As borrower needs develop, non-QM lenders look to expand with new products
It’s full steam ahead for the non-QM train. The niche segment is holding just a fraction of the market share it had pre-pandemic, leaving many strong borrowers still in search of the right solutions.
“The non-QM market is an awakening giant,” said Katherine Gardner, chief product officer at Arc Home. “There are a lot of borrowers that have requested but unable to obtain financing over the last three months, especially in the last month, due to their income profile, job type, credit score, life events or residency status.”
In a bid to provide new solutions to the underserved borrower and help brokers realize potential new revenue for their company, Arc Home has relaunched their full proprietary non-QM product suite.

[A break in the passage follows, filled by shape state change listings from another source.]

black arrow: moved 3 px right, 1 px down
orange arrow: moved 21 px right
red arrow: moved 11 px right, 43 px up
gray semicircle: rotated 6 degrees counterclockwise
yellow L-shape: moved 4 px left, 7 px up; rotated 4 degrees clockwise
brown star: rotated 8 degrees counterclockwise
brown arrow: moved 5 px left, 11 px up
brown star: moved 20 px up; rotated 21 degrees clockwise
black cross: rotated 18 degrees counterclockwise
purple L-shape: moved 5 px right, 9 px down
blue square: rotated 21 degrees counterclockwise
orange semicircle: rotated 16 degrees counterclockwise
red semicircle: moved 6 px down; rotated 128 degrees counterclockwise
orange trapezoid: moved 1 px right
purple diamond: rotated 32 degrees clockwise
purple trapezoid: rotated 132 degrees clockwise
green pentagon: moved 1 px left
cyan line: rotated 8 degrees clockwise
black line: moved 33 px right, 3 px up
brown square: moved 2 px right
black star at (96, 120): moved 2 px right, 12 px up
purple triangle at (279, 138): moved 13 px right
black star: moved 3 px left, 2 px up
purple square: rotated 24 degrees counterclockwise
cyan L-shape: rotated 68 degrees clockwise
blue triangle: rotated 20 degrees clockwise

Agency Plus serves the just-miss prime borrower for loan amounts up to $3.5 million and up to 90% loan to value. The Clean Slate product set offers financing to borrowers who’ve experienced a major credit event like a foreclosure or bankruptcy in the past. No matter the income type, this product can be applied, increasing Arc’s offering to a wider swath of borrowers. Arc is also reintroducing Foreign National and ITIN products.

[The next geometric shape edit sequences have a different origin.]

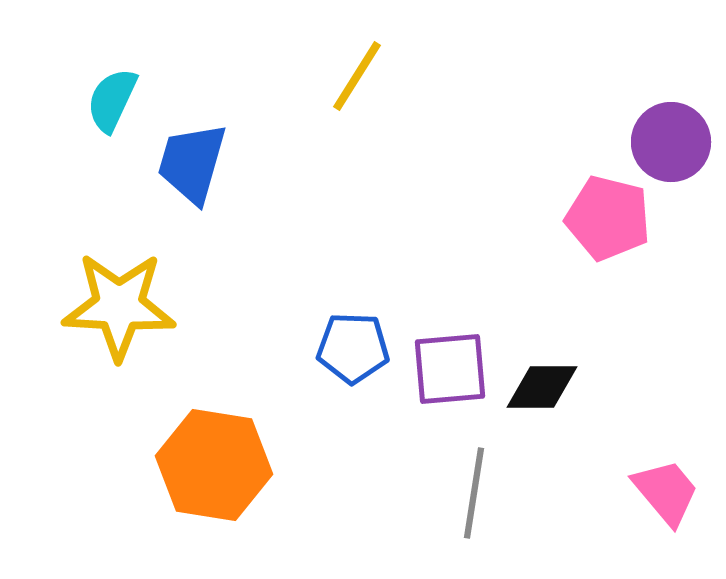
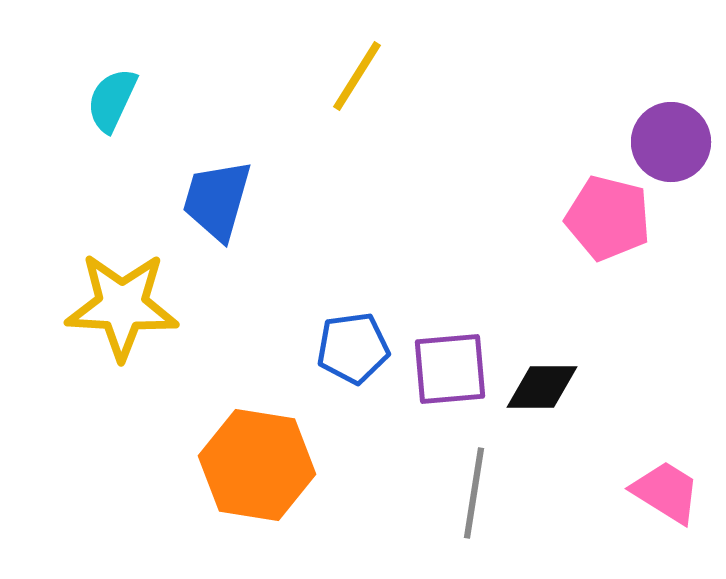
blue trapezoid: moved 25 px right, 37 px down
yellow star: moved 3 px right
blue pentagon: rotated 10 degrees counterclockwise
orange hexagon: moved 43 px right
pink trapezoid: rotated 18 degrees counterclockwise
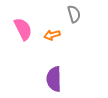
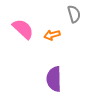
pink semicircle: rotated 20 degrees counterclockwise
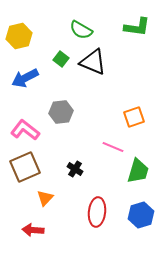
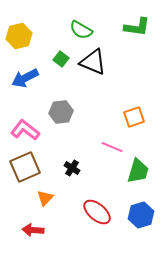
pink line: moved 1 px left
black cross: moved 3 px left, 1 px up
red ellipse: rotated 56 degrees counterclockwise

“Not only are the non-QM products being reintroduced, but they're also enhanced. We are doing Foreign National up to 70% loan to value and up to a $2.5 million loan amount. This product is best-suited for people looking to purchase properties in the United States as a second home or investment property but are not residents of the United States,” said Gardner.
The ITIN product is suitable for a non-resident that lives and works in the United States and is either collecting a W2 or is self-employed. Gardner says it’s a dependable space to re-enter, often with two to three incomes on these loans and a great history of performing well.
Arc is also expanding their current offerings: Alternative Income and DSCR with increased LTVs and loan amounts, as well as lowered credit score requirements. The lender also added a one-year income documentation option where a borrower can either provide 12 months' worth of tax returns or a W2 with a current paystub.
“Non-QM is expanding slowly, and we are really excited to be ahead of the curve. We expect these programs to be market-leading in a post-COVID era and we are making sure the financing options we offer are solid and borrowers have a strong ability to repay.” said Richard Bradfield, CEO at Arc Home.
In mid-July, Arc Home re-entered the non-QM space after a three-month freeze resulting from the coronavirus pandemic. Since then, Gardner says the initial rollout has been more successful than originally anticipated.
“We’ve been seeing a higher number of submissions compared to our competitors and a higher quality borrower coming through,” she said. “There are many strong borrowers that don’t qualify under agency underwriting and they are an underserved segment of the market.”